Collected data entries

%%

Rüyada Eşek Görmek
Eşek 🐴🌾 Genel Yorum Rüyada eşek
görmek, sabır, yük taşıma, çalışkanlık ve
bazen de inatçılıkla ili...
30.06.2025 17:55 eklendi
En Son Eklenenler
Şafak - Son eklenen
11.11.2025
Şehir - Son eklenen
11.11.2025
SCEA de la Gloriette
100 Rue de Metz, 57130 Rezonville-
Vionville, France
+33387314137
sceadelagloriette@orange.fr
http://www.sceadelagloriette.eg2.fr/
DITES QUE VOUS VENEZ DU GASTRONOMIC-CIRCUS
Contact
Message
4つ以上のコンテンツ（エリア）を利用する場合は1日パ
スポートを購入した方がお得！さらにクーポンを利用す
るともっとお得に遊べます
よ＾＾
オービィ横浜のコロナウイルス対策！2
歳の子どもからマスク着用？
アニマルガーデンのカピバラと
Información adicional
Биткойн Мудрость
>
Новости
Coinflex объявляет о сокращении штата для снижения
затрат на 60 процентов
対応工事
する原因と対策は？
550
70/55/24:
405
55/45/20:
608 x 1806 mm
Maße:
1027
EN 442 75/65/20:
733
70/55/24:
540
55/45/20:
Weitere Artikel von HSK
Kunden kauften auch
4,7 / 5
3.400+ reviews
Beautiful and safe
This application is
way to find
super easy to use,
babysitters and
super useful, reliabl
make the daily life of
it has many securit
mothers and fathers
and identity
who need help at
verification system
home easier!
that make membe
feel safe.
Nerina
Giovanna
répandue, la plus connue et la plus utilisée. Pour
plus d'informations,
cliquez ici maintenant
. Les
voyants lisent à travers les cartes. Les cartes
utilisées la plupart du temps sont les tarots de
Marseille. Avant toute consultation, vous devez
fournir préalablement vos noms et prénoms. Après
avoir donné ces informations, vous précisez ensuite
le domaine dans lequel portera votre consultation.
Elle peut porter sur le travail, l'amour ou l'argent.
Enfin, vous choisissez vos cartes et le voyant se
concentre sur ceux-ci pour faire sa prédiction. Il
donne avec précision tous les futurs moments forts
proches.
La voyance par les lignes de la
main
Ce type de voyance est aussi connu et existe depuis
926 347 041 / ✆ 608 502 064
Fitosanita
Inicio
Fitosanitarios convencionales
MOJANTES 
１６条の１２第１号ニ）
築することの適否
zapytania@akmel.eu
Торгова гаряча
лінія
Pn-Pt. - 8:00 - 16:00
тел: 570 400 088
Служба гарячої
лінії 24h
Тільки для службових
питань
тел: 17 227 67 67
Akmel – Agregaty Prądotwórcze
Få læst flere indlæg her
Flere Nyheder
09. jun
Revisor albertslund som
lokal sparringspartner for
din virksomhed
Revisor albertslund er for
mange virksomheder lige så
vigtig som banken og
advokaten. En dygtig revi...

%%
%%

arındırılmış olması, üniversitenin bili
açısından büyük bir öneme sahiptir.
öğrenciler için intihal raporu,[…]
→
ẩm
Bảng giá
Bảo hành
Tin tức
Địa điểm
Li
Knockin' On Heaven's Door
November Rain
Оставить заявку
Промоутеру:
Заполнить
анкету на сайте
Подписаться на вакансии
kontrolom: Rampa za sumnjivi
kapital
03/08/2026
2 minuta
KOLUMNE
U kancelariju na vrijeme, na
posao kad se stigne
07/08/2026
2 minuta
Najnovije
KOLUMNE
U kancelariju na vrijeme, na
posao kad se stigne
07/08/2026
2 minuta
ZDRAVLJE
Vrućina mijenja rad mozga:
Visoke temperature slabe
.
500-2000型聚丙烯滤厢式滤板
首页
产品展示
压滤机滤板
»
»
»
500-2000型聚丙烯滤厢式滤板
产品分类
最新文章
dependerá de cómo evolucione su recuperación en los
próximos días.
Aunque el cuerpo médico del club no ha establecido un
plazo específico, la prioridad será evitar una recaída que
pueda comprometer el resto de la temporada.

%%

Task requirements
How many lines in the records above contain the word "informations"? Reply with the number and nothing more.

Written solution
2